Using Artificial Intelligence for Personality Insights

This week WCET Frontiers is excited to offer something a little different…

We all know and love WCET’s Russ Poulin. Here at WCET, several of us are excited about innovative activities and developments in Artificial Intelligence. This week, Rosa Calabrese puts IBM’s Watson to the test, to see if Watson can analyze and accurately capture Russ’ personality.

Thanks Rosa for this week’s post, especially your concluding insights on the future of AI.

Enjoy the read and enjoy your day,

~Lindsey


Do you think you could analyze Russ Poulin’s (WCET’s Director of Policy & Analysis) personality based solely on his last six blog posts? A machine can—or at least it thinks it can.

According to IBM Watson’s Personality Insights tool, Russ is “excitable, particular, and strict.”

Five traits that Russ scored high on: intellect, curiosity, sympathy, achievement-striving, and altruism.

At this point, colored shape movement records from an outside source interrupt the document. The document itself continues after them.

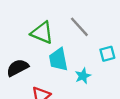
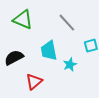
green triangle: (42, 33) -> (23, 20), moved

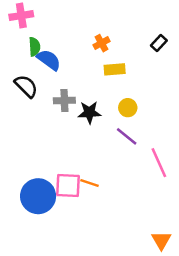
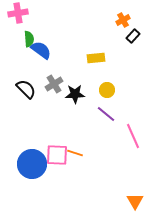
orange cross: (101, 43) -> (123, 20), moved
black semicircle: (26, 86) -> (26, 89), moved
gray cross: (64, 100) -> (54, 84), turned -30

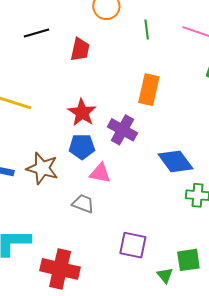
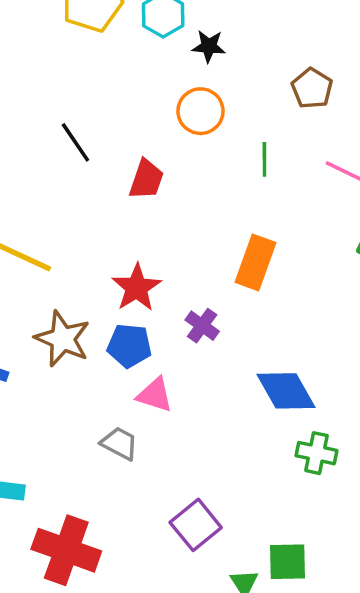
black line: (36, 33) -> (75, 142), turned 65
purple cross: (123, 130) -> (202, 326), size x0.7
brown star: (42, 168) -> (62, 339), moved
purple square: (133, 245) -> (196, 525), turned 32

Five traits that Russ scored high on: intellect, curiosity, sympathy, achievement-striving, and altruism.

He is also “likely to like historical movies” and he is authority-challenging and takes very little pleasure in life.

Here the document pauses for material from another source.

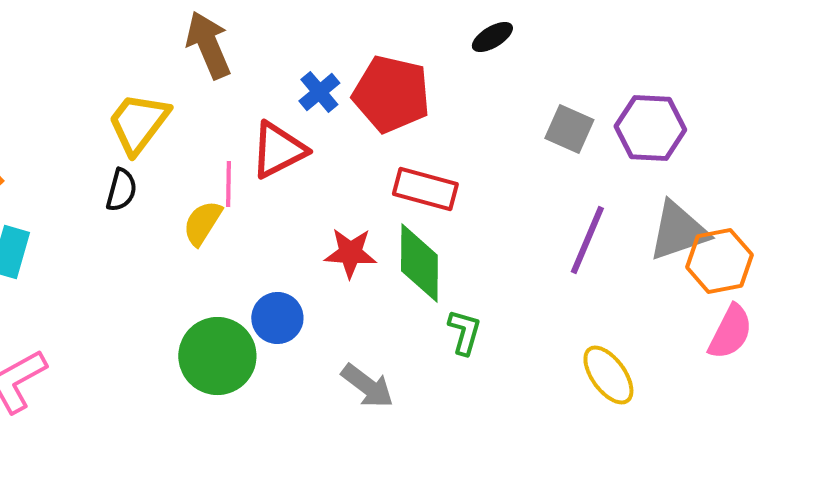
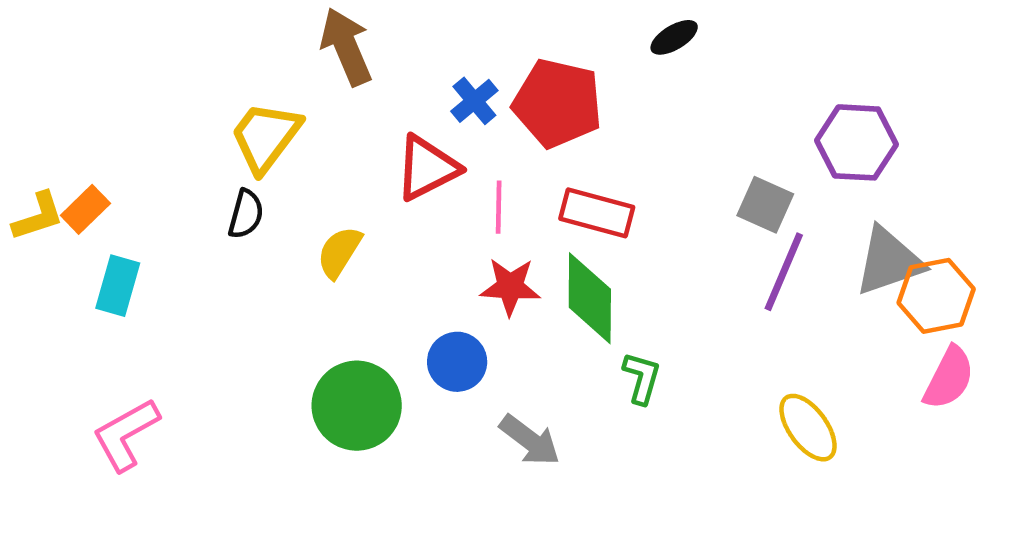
gray square: (569, 129) -> (765, 205), moved
pink line: (228, 184) -> (499, 207), moved
blue circle: (277, 318) -> (457, 362), moved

Five traits that Russ does not seem to have in abundance: cheerfulness, warmth, pleasure in life, helpfulness, and stability.

Five traits that Russ does not seem to have in abundance: cheerfulness, warmth, pleasure in life, helpfulness, and stability.

He sounds peculiar.

Background

Artificial intelligence (AI) is everywhere these days. Amazon Echo is answering all our questions and helping us organize our lives, Google has created a tool to recognize our bad drawings and turn them into clip art, and company chatbots are handling front line customer service.

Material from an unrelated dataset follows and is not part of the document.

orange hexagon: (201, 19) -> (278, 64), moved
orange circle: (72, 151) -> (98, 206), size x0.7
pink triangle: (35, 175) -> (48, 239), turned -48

AI has also been used to alter human faces (which sometimes yields offensive results), merge Internet images into (sometimes disturbing) new ones, and create new recipes that I think most of us would pass on.

While artificial intelligence does have some pitfalls related to issues such as inadequate data sets or faulty algorithms, we are still entrusting machines to do more and more tasks for us, even here in education. Because of this, I thought it would be fun to put artificial intelligence to the test to review WCET’s Russ Poulin, as most of us are well familiar with his communications on the blog, at conferences, and on our email lists.

IBM has kindly made artificial intelligence tools available in the palm of our hands through Watson Analytics. And while my programming skills are limited, I was able to use their in-page demo to try out some analysis of my own in the Personality Insights app.

Process

First I copied text from Russ’ last six blog posts that were written solely by him and not in collaboration with anyone else. I removed basic headlines, image captions, and quotes from external sources. Then I inserted the text into the Personality Insights demo.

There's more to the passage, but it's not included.